「ねぇねぇメディさん」
『あ?なんだ』
「今回はちょっと………………うーん、ハス君には聞かせたくない質問していい?かな?」
『………………おお』
「人外者はさ、自然から生まれるんだよね?ハス君は最初人間の子供として生まれたって聞いたんだけど…………」
『…………ああ、なるほど。ちょっと面倒だがちゃんと聞いとけよ』
「はい!」
『まずな、人間を無理やり人外者にするのは奴隷商だけが出来る……禁術みたいなもんだ。奴隷商全員が出来るわけでもないが、された側に拒否権はない。奴隷は奴隷商に逆らえないからな。ただ、相手が反発しない場合にのみ有効。様々な恩恵や祝福、研鑽を繰り返してきた奴隷が強い場合、その禁術を攻撃魔術だと思い体が無意識に反発するらしい』
「………………ふむ」
『どうやって開発したのか、その魔術は秘匿されているんだがな、とにかく白を作るための秘伝中の秘伝だって話だ。人間は特に人外者の奴隷を欲しがる。端的に強ぇからな。見た目もか。でな、やっぱり素直で従順な方が好まれる』
「…………うん」
『だがな、人外者は派生した瞬間から個があり自我がある。生まれた瞬間セルジオがいるってこった』
「おお、わかりやすいね」
『だからな、いくら人外者の奴隷が欲しくても奴隷紋である程度の制約があって言うことは聞くが、人外者はそうそう簡単に頭を垂れない。生まれたばかりだろうがなんだろうが人外者を素直で従順な奴隷には出来ねぇから、生じたばかりのまだ比較的力の弱い人外者を喰わせることで、無理やり契約し力を継承させたって訳だ。人外者は従順素直とは違う。

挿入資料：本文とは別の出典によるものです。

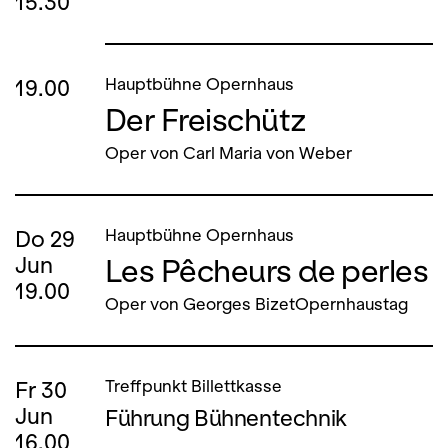
15.30
19.00
Hauptbühne Opernhaus
Der Freischütz
Oper von Carl Maria von Weber
Do
29
Hauptbühne Opernhaus
Les Pêcheurs de perles
Jun
19.00
Oper von Georges BizetOpernhaustag
Fr
30
Treffpunkt Billettkasse
Jun
Führung Bühnentechnik
16.00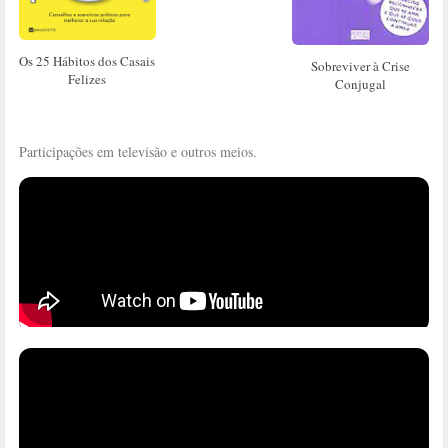
Os 25 Hábitos dos Casais
Sobreviver à Crise
Felizes
Conjugal
Participações em televisão e outros meios.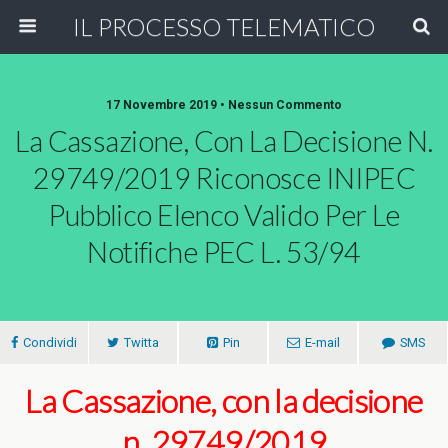
IL PROCESSO TELEMATICO
17 Novembre 2019 • Nessun Commento
La Cassazione, Con La Decisione N.
29749/2019 Riconosce INIPEC
Pubblico Elenco Valido Per Le
Notifiche PEC L. 53/94
Condividi
Twitta
Pin
E-mail
SMS
La Cassazione, con la decisione
n. 29749/2019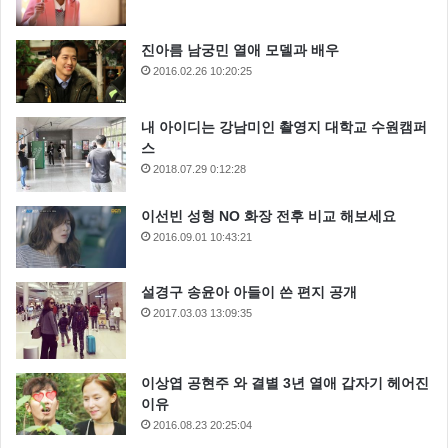
진아름 남궁민 열애 모델과 배우
2016.02.26 10:20:25
내 아이디는 강남미인 촬영지 대학교 수원캠퍼
스
2018.07.29 0:12:28
이선빈 성형 NO 화장 전후 비교 해보세요
2016.09.01 10:43:21
설경구 송윤아 아들이 쓴 편지 공개
2017.03.03 13:09:35
이상엽 공현주 와 결별 3년 열애 갑자기 헤어진
이유
2016.08.23 20:25:04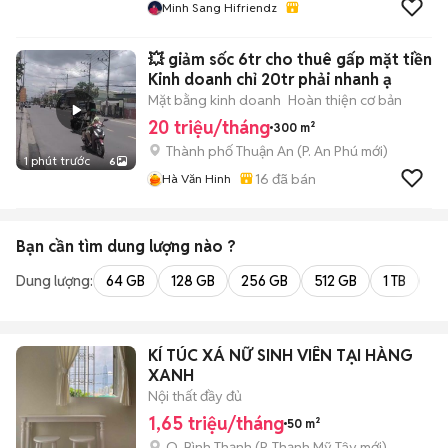
Minh Sang Hifriendz
💥 giảm sốc 6tr cho thuê gấp mặt tiền
Kinh doanh chỉ 20tr phải nhanh ạ
Mặt bằng kinh doanh
Hoàn thiện cơ bản
20 triệu/tháng
300 m²
Thành phố Thuận An
(
P. An Phú
mới)
1 phút trước
6
16
đã bán
Hà Văn Hinh
Bạn cần tìm
dung lượng
nào ?
Dung lượng:
64 GB
128 GB
256 GB
512 GB
1 TB
2 
KÍ TÚC XÁ NỮ SINH VIÊN TẠI HÀNG
XANH
Nội thất đầy đủ
1,65 triệu/tháng
50 m²
Q. Bình Thạnh
(
P. Thạnh Mỹ Tây
mới)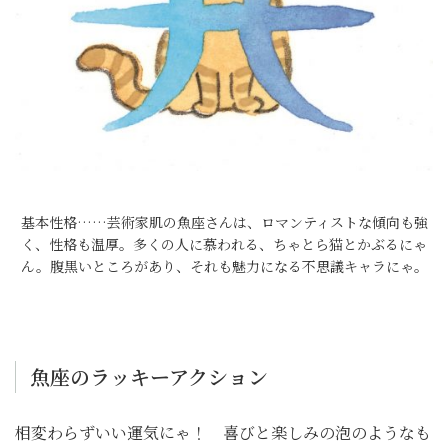
基本性格……芸術家肌の魚座さんは、ロマンティストな傾向も強
く、性格も温厚。多くの人に慕われる、ちゃとら猫とかぶるにゃ
ん。腹黒いところがあり、それも魅力になる不思議キャラにゃ。
魚座のラッキーアクション
相変わらずいい運気にゃ！ 喜びと楽しみの泡のようなも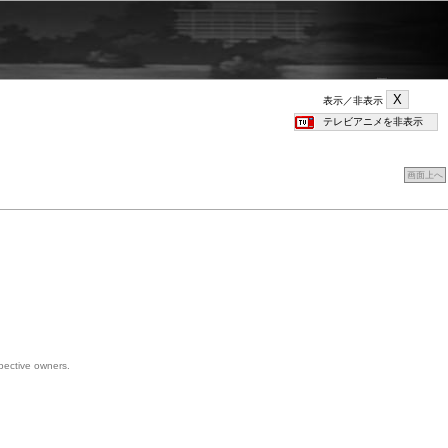
表示／非表示
画面上へ
spective owners.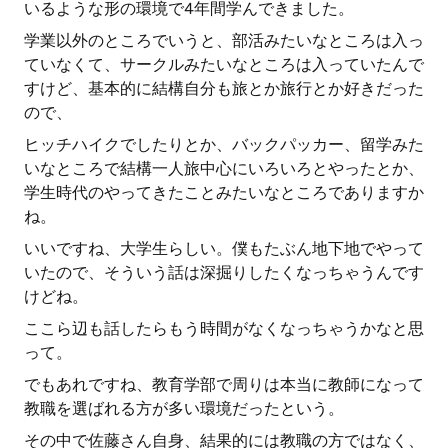
いるような形の環境で4年間学んできました。
学業以外のところでいうと、部活みたいなところは入っ
ていなくて、サークルみたいなところは入っていたんで
すけど、基本的に結構自分も旅とか旅行とか好きだった
ので、
ヒッチハイクでしたりとか、バックパッカー、留学みた
いなところで結構一人旅中心にいろいろとやったとか、
学生時代のやってきたことみたいなところでありますか
ね。
いいですね、大学生らしい。僕もたぶん地下地でやって
いたので、そういう話は深掘りしたくなっちゃうんです
けどね。
ここら辺も話したらもう時間がなくなっちゃうかなと思
って。
でもあれですね、教育学部で周りは本当に教師になって
教職を選ばれる方が多い環境だったという。
その中で佐藤さん自身、結果的には教職の方ではなく、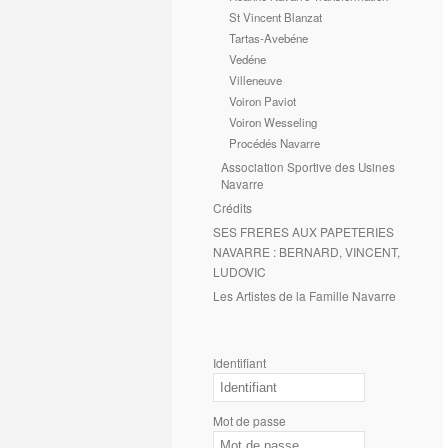
St Vincent Blanzat
Tartas-Avebéne
Vedéne
Villeneuve
Voiron Paviot
Voiron Wesseling
Procédés Navarre
Association Sportive des Usines
Navarre
Crédits
SES FRERES AUX PAPETERIES
NAVARRE : BERNARD, VINCENT,
LUDOVIC
Les Artistes de la Famille Navarre
Identifiant
Mot de passe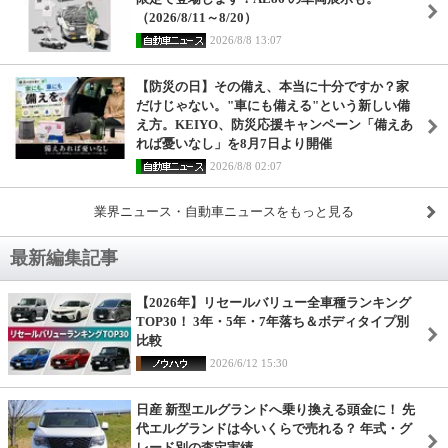
（2026/8/11～8/20）
2026/8/8 13:07
【防災の日】その備え、本当に十分ですか？家
だけじゃない。"車にも備える"という新しい備
え方。KEIYO、防災応援キャンペーン「備えあ
れば憂いなし」を8月7日より開催
2026/8/8 02:07
業界ニュース・自動車ニュースをもっと見る
最新編集記事
【2026年】リセールバリュー全車種ランキング
TOP30！ 3年・5年・7年落ち＆ボディタイプ別
比較
2026/6/12 15:30
日産 新型エルグランドへ乗り換える頭金に！ 先
代エルグランドは今いくらで売れる？ 年式・グ
レード別の査定実績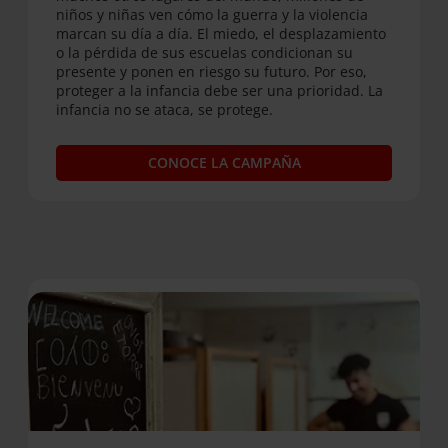
niños y niñas ven cómo la guerra y la violencia
marcan su día a día. El miedo, el desplazamiento
o la pérdida de sus escuelas condicionan su
presente y ponen en riesgo su futuro. Por eso,
proteger a la infancia debe ser una prioridad. La
infancia no se ataca, se protege.
CONOCE LA CAMPAÑA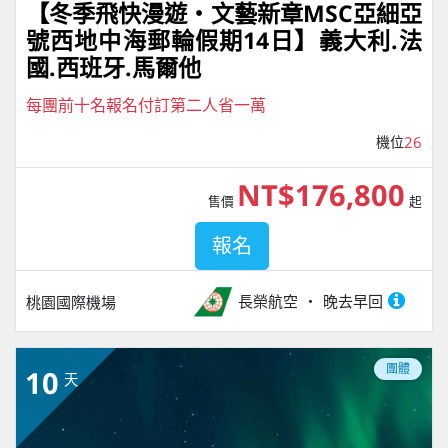
【冬季飛快漫遊・文藝新章MSC亞細亞
號西地中海郵輪假期14日】義大利.法
國.西班牙.馬爾他
每團前十名報名付訂第二人省一萬
機位
26
NT$176,800
售價
起
報名
長榮航空
晚去早回
桃園國際機場
團體
10
天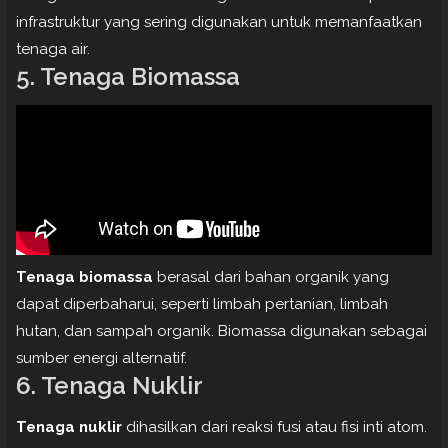
infrastruktur yang sering digunakan untuk memanfaatkan
tenaga air.
5. Tenaga Biomassa
Tenaga biomassa
berasal dari bahan organik yang
dapat diperbaharui, seperti limbah pertanian, limbah
hutan, dan sampah organik. Biomassa digunakan sebagai
sumber energi alternatif.
6. Tenaga Nuklir
Tenaga nuklir
dihasilkan dari reaksi fusi atau fisi inti atom.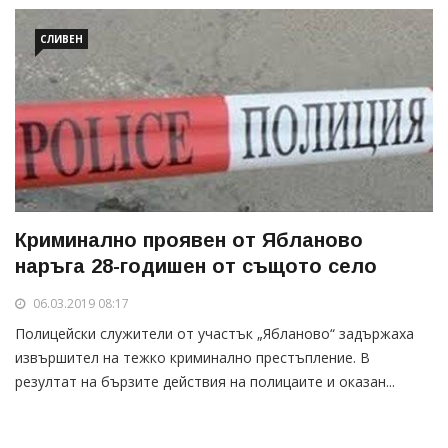
СЛИВЕН
Криминално проявен от Ябланово
наръга 28-годишен от същото село
06.03.2019 08:17
Полицейски служители от участък „Ябланово“ задържаха
извършител на тежко криминално престъпление. В
резултат на бързите действия на полицаите и оказан...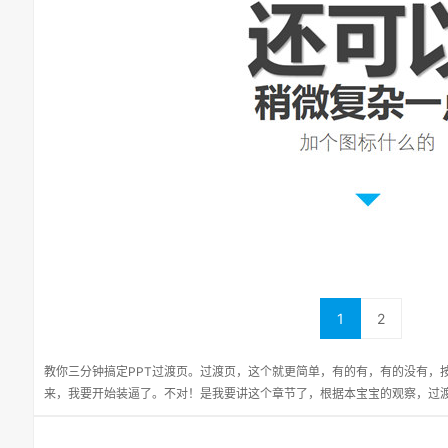
1
2
教你三分钟搞定PPT过渡页。过渡页，这个就更简单，有的有，有的没有，
来，我要开始装逼了。不对！是我要讲这个章节了，根据本宝宝的观察，过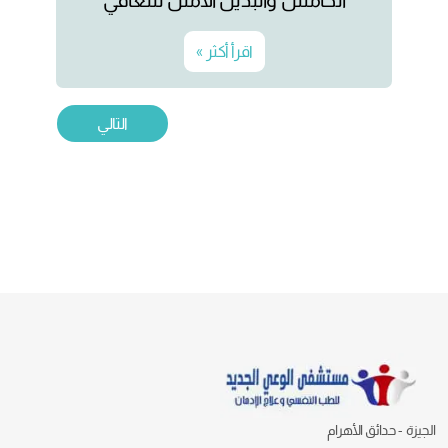
الخامس والبديل الأمثل للتعافي
اقرأ أكثر »
التالي
الجيزة - حدائق الأهرام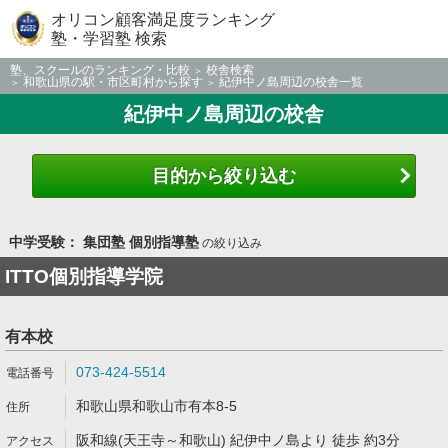
オリコン顧客満足度ランキング
塾・学習塾 検索
塾、スクールのランキング・比較
校舎検索
和歌山県の駅・市区町村から探す
紀伊中ノ島周辺の校舎一覧
紀伊中ノ島周辺の校舎
目的から絞り込む
中学受験： 集団塾 個別指導塾
の絞り込み
ITTO個別指導学院
有本校
073-424-5514
和歌山県和歌山市有本8-5
阪和線(天王寺～和歌山) 紀伊中ノ島より 徒歩 約3分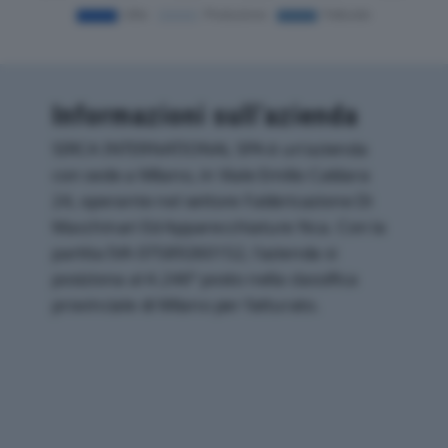
Informazioni sull’azienda
SIRCA INTERNATIONAL SPA è un'azienda
con sede a Milano, in Viale Emilio Caldara
24, operante nel settore Fabbricazione Di
Macchinari Ed Apparecchiature Nca. Con la
partita IVA 07589260152, l'azienda si
posiziona al 4.246° posto nella classifica
provinciale di Milano per fatturato.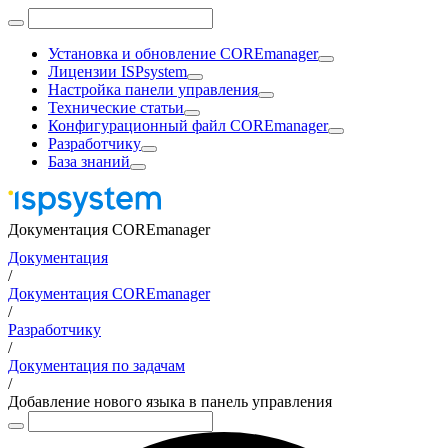
Установка и обновление COREmanager
Лицензии ISPsystem
Настройка панели управления
Технические статьи
Конфигурационный файл COREmanager
Разработчику
База знаний
Документация COREmanager
Документация
/
Документация COREmanager
/
Разработчику
/
Документация по задачам
/
Добавление нового языка в панель управления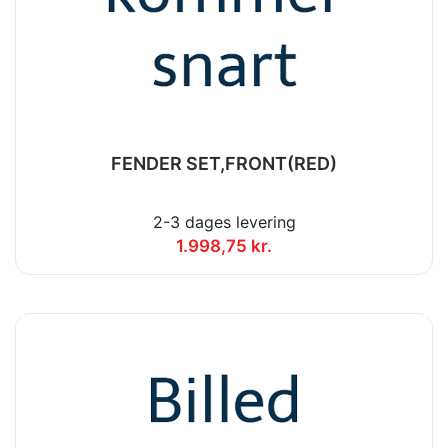
FENDER SET,FRONT(RED)
2-3 dages levering
1.998,75 kr.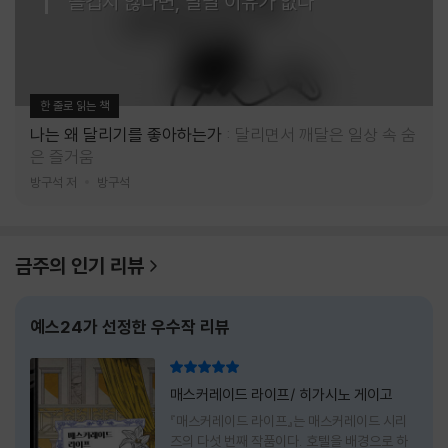
즐겁지 않다면, 달릴 이유가 없다
한 줄로 읽는 책
나는 왜 달리기를 좋아하는가
달리면서 깨달은 일상 속 숨
은 즐거움
방구석 저
방구석
금주의 인기 리뷰
예스24가 선정한 우수작 리뷰
리뷰 총점
매스커레이드 라이프/ 히가시노 게이고
『매스커레이드 라이프』는 매스커레이드 시리
즈의 다섯 번째 작품이다. 호텔을 배경으로 하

だから、白を作るのに人間の性質と人外者の外見や能力を融合させやがった』
「……………………喰う?」
『要は力の継承だ。喰わせんだよ、人間に妖精を。移民の民のお前ならわかるだろ?ただの人間の奴隷商が、なんでそこに行き着いたか分かんねぇけど、それを可能にしやがった』
「!!」
『赤ん坊に奴隷商の土地で生じた妖精を…………まあ、やり方はグロいから言わねーけどよ』
「………………ハス君も?」
『だな。元は人間の赤ん坊に森の妖精を喰わせたんだろ。白の奴隷紋には2つの魂を繋げる役割も果たしてるんじゃないかって憶測だな。そこら辺は詳しくは知らねーよ。これで、妖精の力と外見を手に入れた人間……白の奴隷の出来上がりだ。ただし、その過程で無理矢理にどこか欠けたりした場合は、灰などに落とされる』
「…………………………そんな」
『白の奴隷っていって持て囃されるがな、商売道具として作り替えられた人形みたいな扱いだって事だ』
「……………………もっと大事にしないとね。ハス君も、ハス君の中にいる妖精も。丸ごと抱き締めてあげたいよ」
『………………そうだな』
有言実行したら、嬉しそうに微笑まれて尊死した。